A collector with real passion
Zampella was a hugely influential figure in gaming, but he was also a genuine car enthusiast, and his collection reflects a deeply personal taste rather than mere trophy-hunting. Based in Southern California, it was widely regarded as one of the most impressive private garages in the region. RM Sotheby's will offer the 17 cars at Monterey Car Week under the fitting title Driver's Philosophy, a nod to the thinking behind how it was assembled.
A McLaren lover's dream
At its core, this is a McLaren collection of staggering depth. It includes the track-only Solus GT, the road-legal P1 GT converted by Lanzante, the Senna and its wilder Senna GTR sibling, and the roofless Elva, a near-complete set of Woking's modern icons. For any McLaren devotee, seeing so many of the marque's rarest creations offered together is a genuinely special, if bittersweet, occasion.
The blue-chip headliners
Beyond the McLarens sit some true giants.
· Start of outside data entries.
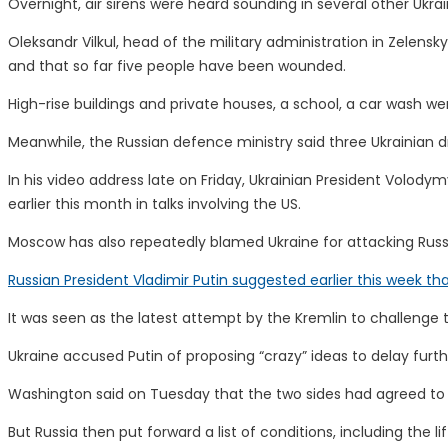
Overnight, air sirens were heard sounding in several other Ukrai
Oleksandr Vilkul, head of the military administration in Zelensk
and that so far five people have been wounded.
High-rise buildings and private houses, a school, a car wash we
Meanwhile, the Russian defence ministry said three Ukrainian 
In his video address late on Friday, Ukrainian President Volod
earlier this month in talks involving the US.
Moscow has also repeatedly blamed Ukraine for attacking Russi
Russian President Vladimir Putin suggested earlier this week t
It was seen as the latest attempt by the Kremlin to challenge
Ukraine accused Putin of proposing “crazy” ideas to delay fu
Washington said on Tuesday that the two sides had agreed to a
But Russia then put forward a list of conditions, including th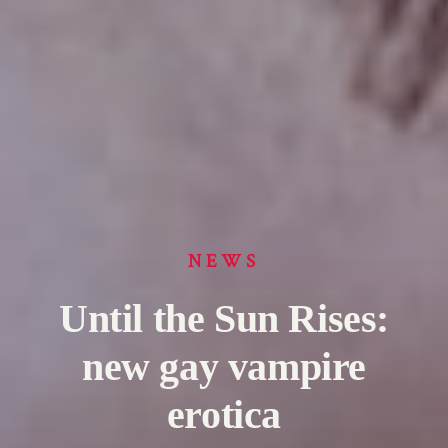
NEWS
Until the Sun Rises:
new gay vampire
erotica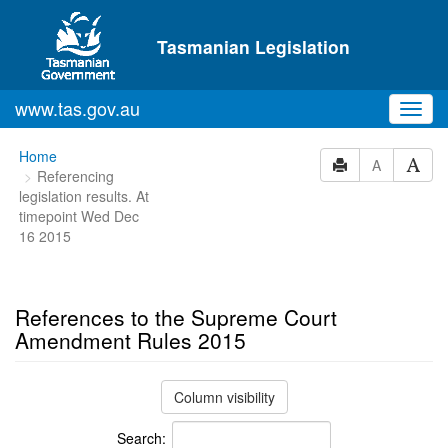
Skip to main content
Tasmanian Legislation
www.tas.gov.au
Toggl
navig
You
Home
A
Referencing
are
legislation results. At
here:
timepoint Wed Dec
16 2015
References to the Supreme Court
Amendment Rules 2015
Column visibility
Search: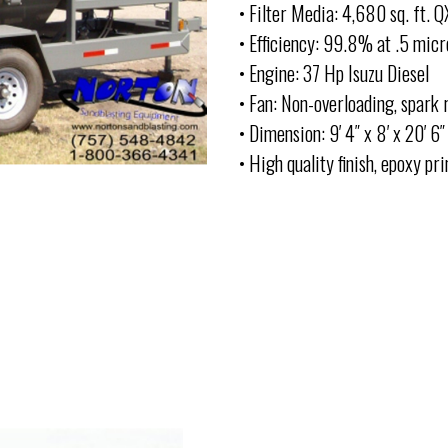
• Filter Media: 4,680 sq. ft. 
• Efficiency: 99.8% at .5 micr
• Engine: 37 Hp Isuzu Diesel
• Fan: Non-overloading, spark 
• Dimension: 9′ 4″ x 8′ x 20′ 6″
• High quality finish, epoxy p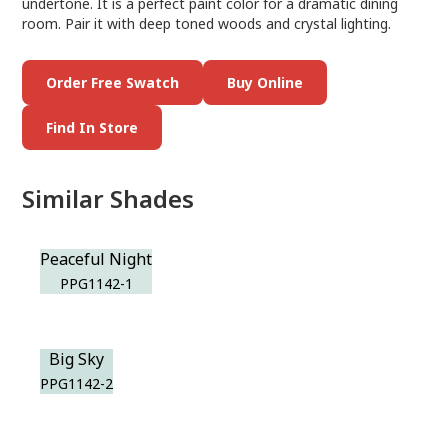
undertone. It is a perfect paint color for a dramatic dining
room. Pair it with deep toned woods and crystal lighting.
Order Free Swatch
Buy Online
Find In Store
Similar Shades
Peaceful Night
PPG1142-1
Big Sky
PPG1142-2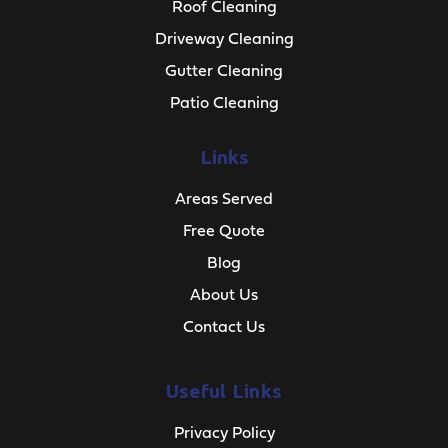
Roof Cleaning
Driveway Cleaning
Gutter Cleaning
Patio Cleaning
Links
Areas Served
Free Quote
Blog
About Us
Contact Us
Useful Links
Privacy Policy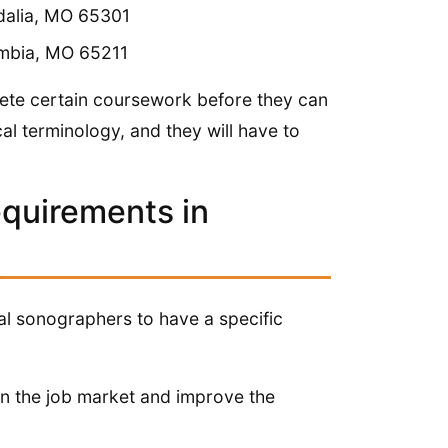
dalia, MO 65301
umbia, MO 65211
plete certain coursework before they can
l terminology, and they will have to
equirements in
cal sonographers to have a specific
 in the job market and improve the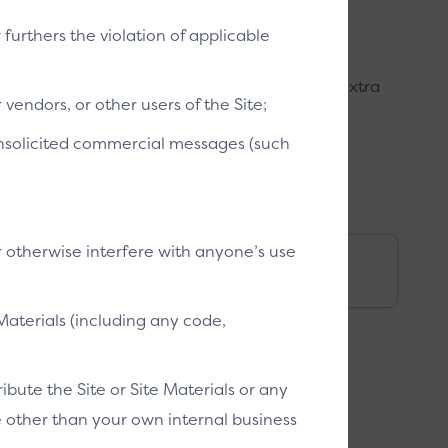
r furthers the violation of applicable
mer can access their cards. This provides an extra
vendors, or other users of the Site;
customer confidence in Click to Pay.
 unsolicited commercial messages (such
r otherwise interfere with anyone’s use
bile)
Switch ID (mobile)
Materials (including any code,
bute the Site or Site Materials or any
se other than your own internal business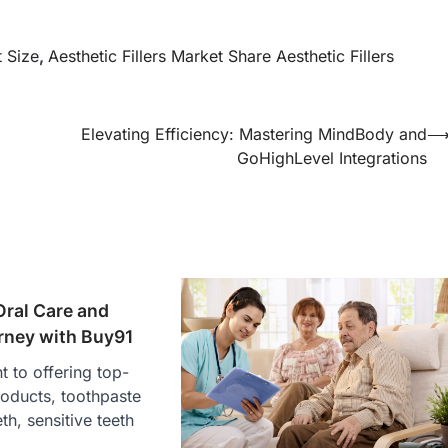
t Size
,
Aesthetic Fillers Market Share Aesthetic Fillers
Elevating Efficiency: Mastering MindBody and
GoHighLevel Integrations
Oral Care and
rney with Buy91
 to offering top-
products, toothpaste
eth, sensitive teeth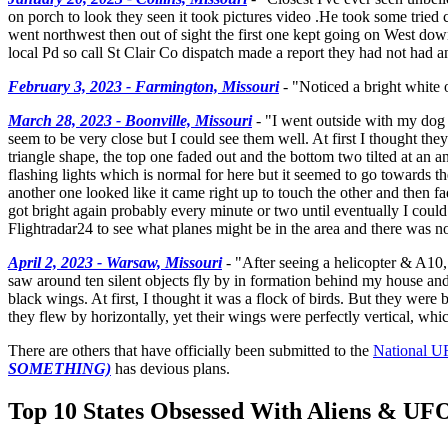
on porch to look they seen it took pictures video .He took some tried
went northwest then out of sight the first one kept going on West down
local Pd so call St Clair Co dispatch made a report they had not had an
February 3, 2023 - Farmington, Missouri
- "Noticed a bright white o
March 28, 2023 - Boonville, Missouri
- "I went outside with my dog 
seem to be very close but I could see them well. At first I thought they
triangle shape, the top one faded out and the bottom two tilted at an an
flashing lights which is normal for here but it seemed to go towards the
another one looked like it came right up to touch the other and then 
got bright again probably every minute or two until eventually I could
Flightradar24 to see what planes might be in the area and there was noth
April 2, 2023 - Warsaw, Missouri
- "After seeing a helicopter & A10, 
saw around ten silent objects fly by in formation behind my house and 
black wings. At first, I thought it was a flock of birds. But they were b
they flew by horizontally, yet their wings were perfectly vertical, whi
There are others that have officially been submitted to the
National U
SOMETHING)
has devious plans.
Top 10 States Obsessed With Aliens & UF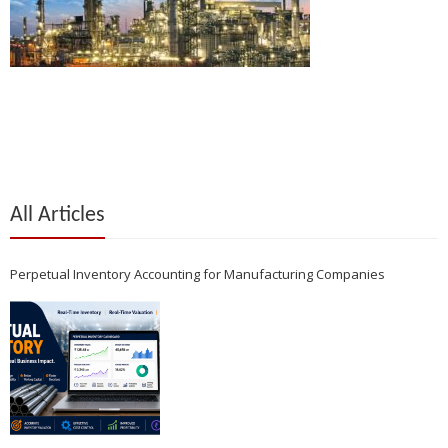
All Articles
Perpetual Inventory Accounting for Manufacturing Companies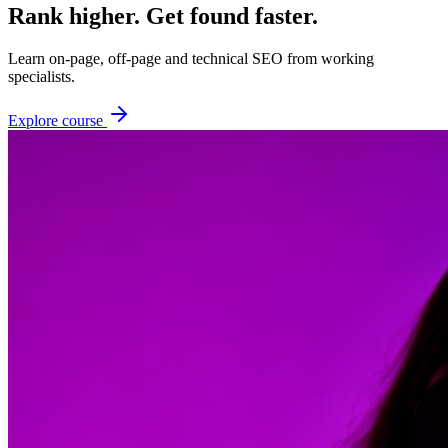
Rank higher. Get found faster.
Learn on-page, off-page and technical SEO from working
specialists.
Explore course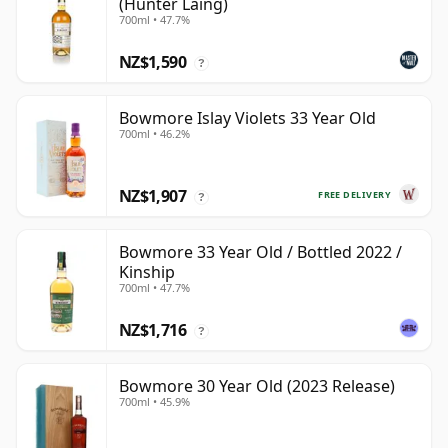
(Hunter Laing)
700ml • 47.7%
NZ$1,590
?
Bowmore Islay Violets 33 Year Old
700ml • 46.2%
NZ$1,907
FREE DELIVERY
?
Bowmore 33 Year Old / Bottled 2022 /
Kinship
700ml • 47.7%
NZ$1,716
?
Bowmore 30 Year Old (2023 Release)
700ml • 45.9%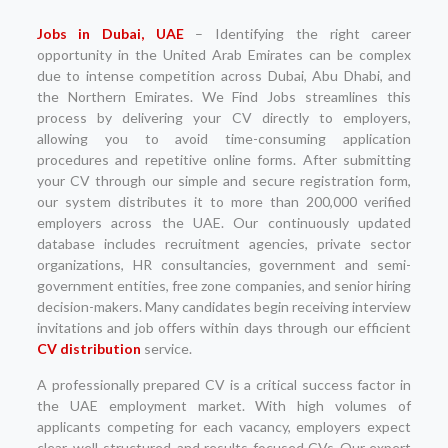
Jobs in Dubai, UAE
– Identifying the right career
opportunity in the United Arab Emirates can be complex
due to intense competition across Dubai, Abu Dhabi, and
the Northern Emirates. We Find Jobs streamlines this
process by delivering your CV directly to employers,
allowing you to avoid time-consuming application
procedures and repetitive online forms. After submitting
your CV through our simple and secure registration form,
our system distributes it to more than 200,000 verified
employers across the UAE. Our continuously updated
database includes recruitment agencies, private sector
organizations, HR consultancies, government and semi-
government entities, free zone companies, and senior hiring
decision-makers. Many candidates begin receiving interview
invitations and job offers within days through our efficient
CV distribution
service.
A professionally prepared CV is a critical success factor in
the UAE employment market. With high volumes of
applicants competing for each vacancy, employers expect
clear, well-structured, and results-focused CVs. Our expert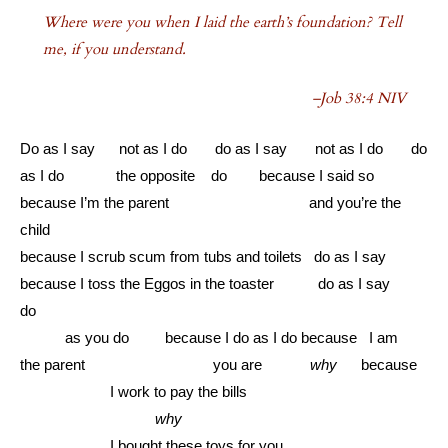
Where were you when I laid the earth’s foundation? Tell
me, if you understand.
–Job 38:4 NIV
Do as I say not as I do do as I say not as I do do
as I do the opposite do because I said so
because I’m the parent and you’re the
child
because I scrub scum from tubs and toilets do as I say
because I toss the Eggos in the toaster do as I say
do
………
as you do because I do as I do because I am
the parent you are
why
because
………………
I work to pay the bills
………………………
why
………………
I bought these toys for you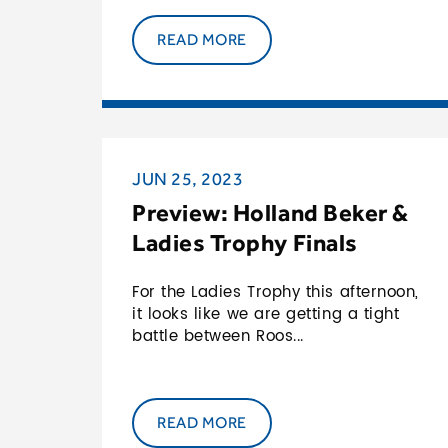
READ MORE
JUN 25, 2023
Preview: Holland Beker &
Ladies Trophy Finals
For the Ladies Trophy this afternoon,
it looks like we are getting a tight
battle between Roos...
READ MORE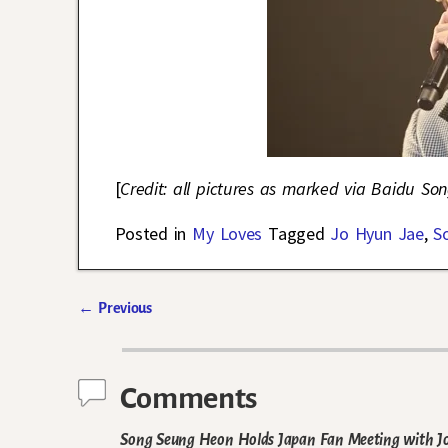
[
Credit: all pictures as marked via Baidu S
Posted in
My Loves
Tagged
Jo Hyun Jae
,
S
←
Previous
Post navigation
Comments
Song Seung Heon Holds Japan Fan Meeting with Jo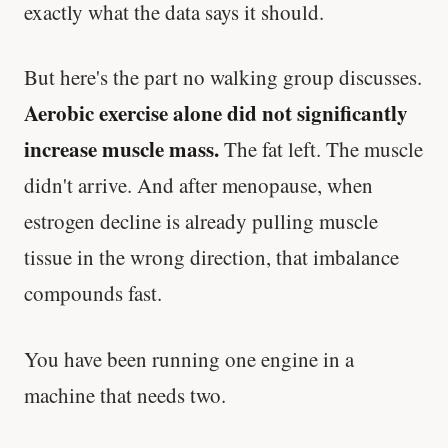
exactly what the data says it should.
But here's the part no walking group discusses.
Aerobic exercise alone did not significantly
increase muscle mass.
The fat left. The muscle
didn't arrive. And after menopause, when
estrogen decline is already pulling muscle
tissue in the wrong direction, that imbalance
compounds fast.
You have been running one engine in a
machine that needs two.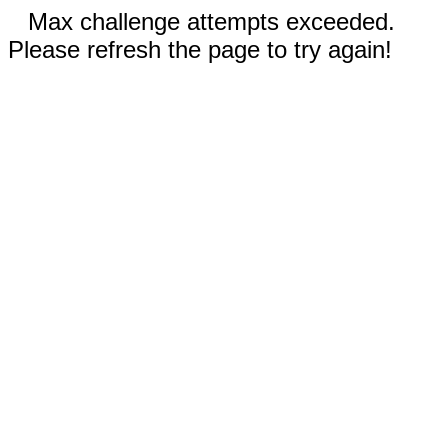
Max challenge attempts exceeded.
Please refresh the page to try again!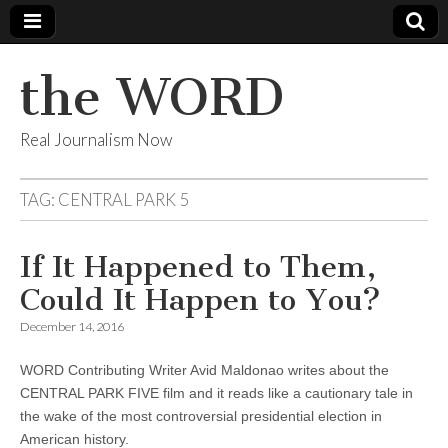
the WORD
Real Journalism Now
TAG:
CENTRAL PARK 5
If It Happened to Them,
Could It Happen to You?
December 14, 2016
WORD Contributing Writer Avid Maldonao writes about the
CENTRAL PARK FIVE film and it reads like a cautionary tale in
the wake of the most controversial presidential election in
American history.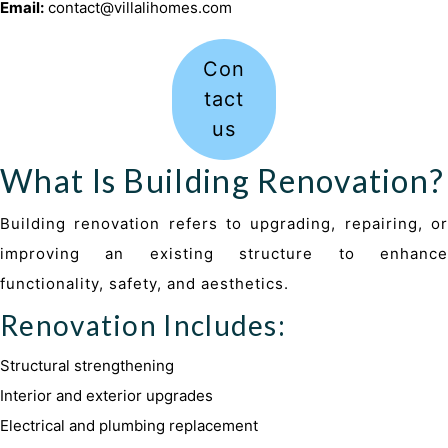
Email:
contact@villalihomes.com
Con
tact
us
What Is Building Renovation?
Building renovation refers to upgrading, repairing, or
improving an existing structure to enhance
functionality, safety, and aesthetics.
Renovation Includes:
Structural strengthening
Interior and exterior upgrades
Electrical and plumbing replacement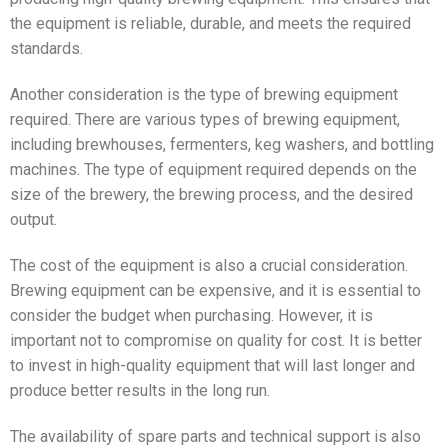
the equipment is reliable, durable, and meets the required
standards.
Another consideration is the type of brewing equipment
required. There are various types of brewing equipment,
including brewhouses, fermenters, keg washers, and bottling
machines. The type of equipment required depends on the
size of the brewery, the brewing process, and the desired
output.
The cost of the equipment is also a crucial consideration.
Brewing equipment can be expensive, and it is essential to
consider the budget when purchasing. However, it is
important not to compromise on quality for cost. It is better
to invest in high-quality equipment that will last longer and
produce better results in the long run.
The availability of spare parts and technical support is also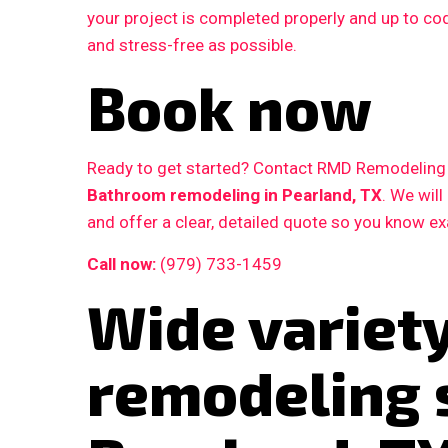
your project is completed properly and up to c
and stress-free as possible.
Book now
Ready to get started? Contact RMD Remodeling L
Bathroom remodeling in Pearland, TX
. We wil
and offer a clear, detailed quote so you know e
Call now:
(979) 733-1459
Wide variet
remodeling 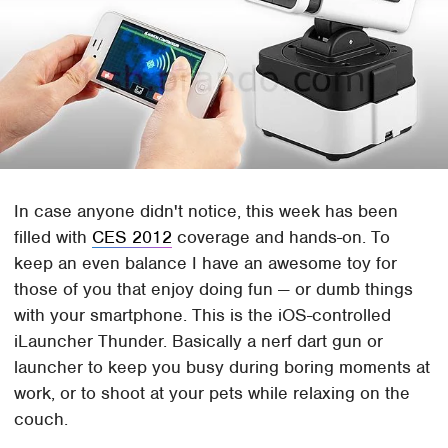
In case anyone didn't notice, this week has been
filled with
CES 2012
coverage and hands-on. To
keep an even balance I have an awesome toy for
those of you that enjoy doing fun — or dumb things
with your smartphone. This is the iOS-controlled
iLauncher Thunder. Basically a nerf dart gun or
launcher to keep you busy during boring moments at
work, or to shoot at your pets while relaxing on the
couch.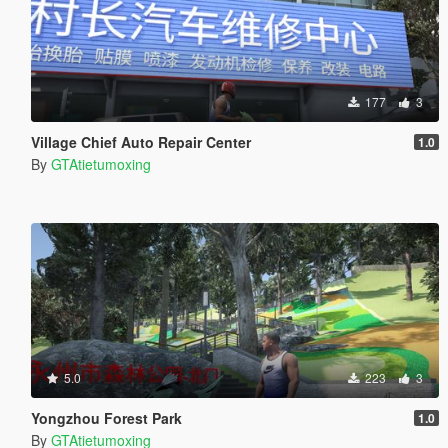
177
3
Village Chief Auto Repair Center
1.0
By
GTAtietumoxing
5.0
223
3
Yongzhou Forest Park
1.0
By
GTAtietumoxing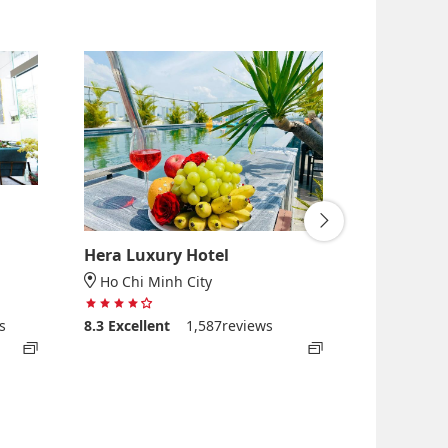
Hera Luxury Hotel
Lancaster
Apartmen
Ho Chi Minh City
4 stars out of 5
Ho Chi Mi
s
8.3
Excellent
1,587reviews
5
8.7
Excelle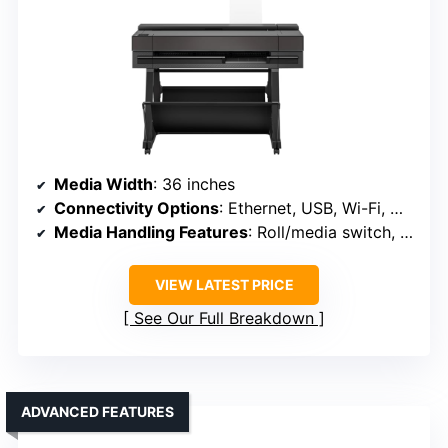
Media Width
: 36 inches
Connectivity Options
: Ethernet, USB, Wi-Fi, Wi-Fi Direct
Media Handling Features
: Roll/media switch, cutter, media bin
VIEW LATEST PRICE
See Our Full Breakdown
ADVANCED FEATURES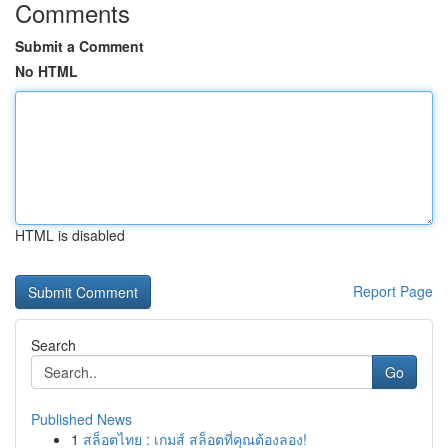
Comments
Submit a Comment
No HTML
HTML is disabled
Report Page
Search
Go
Published News
1
สล็อตไทย : เกมส์ สล็อตที่คุณต้องลอง!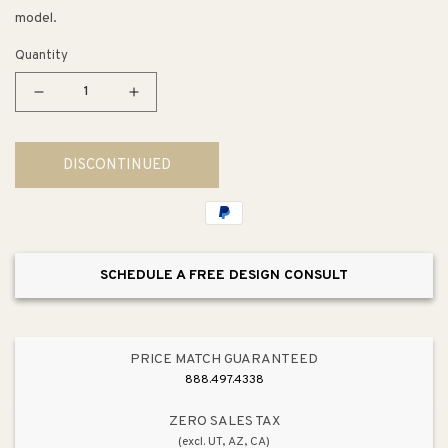
model.
Quantity
Decrease
Increase
quantity
quantity
for
for
DISCONTINUED
Bellwether
Bellwether
Aluminum
Aluminum
Bright
Bright
Silver
Silver
Drain
Drain
SCHEDULE A FREE DESIGN CONSULT
Cover
Cover
PRICE MATCH GUARANTEED
888.497.4338
ZERO SALES TAX
(excl. UT, AZ, CA)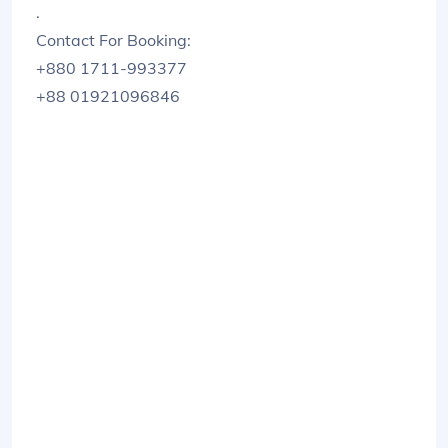
.
Contact For Booking:
+880 1711-993377
+88 01921096846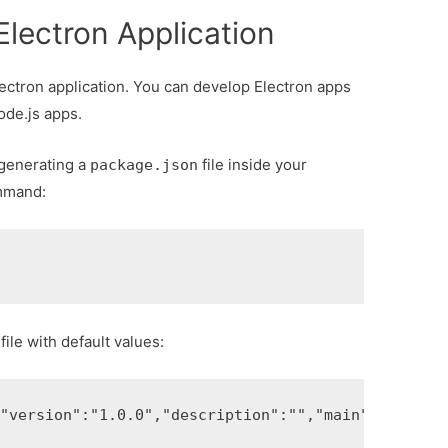
Electron Application
lectron application. You can develop Electron apps
ode.js apps.
r generating a
file inside your
package.json
ommand:
file with default values:
,
"version"
:
"1.0.0"
,
"description"
:
""
,
"main"
:
"index.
The star is a Ferrari Daytona SP3, its naturally aspirated V12 producing 829 hp, estimated at 9 to 10.5 million euro. There is a Bugatti W16 Mistral finished in Italian Red, one of just 99 and estimated at 6.5 to 8.5 million euro, a poignant inclusion given the W16 has just ended production. The sole manual-gearbox Pagani Huayra Roadster, showing just 85 kilometres, is expected to fetch 4.4 to 6 million euro, while an Aston Martin Valkyrie Spider, a carbon-bodied Bugatti Chiron Sport and a Porsche 918 Spyder round out an intimidating line-up. Tellingly, most have covered barely any distance.
AutoNext Take
There is an unavoidable sadness to this sale, and our thoughts are with Zampella's family and friends. A collection like this is deeply personal, the product of one enthusiast's passion, and it only comes to market because of a tragic loss. That context is worth holding on to as the numbers and estimates fly around. Behind every one of these cars was someone who genuinely loved them.
As a celebration of that passion, though, it is magnificent, a rolling museum of the modern hypercar era assembled with real knowledge and taste. There is a certain symmetry, too, in a Call of Duty creator owning cars we have written about from both the virtual and real worlds, from Aston Martin's Dreadnought game car to that very W16 Mistral. Whoever ends up with these machines will be custodians of something remarkable. We hope they drive them.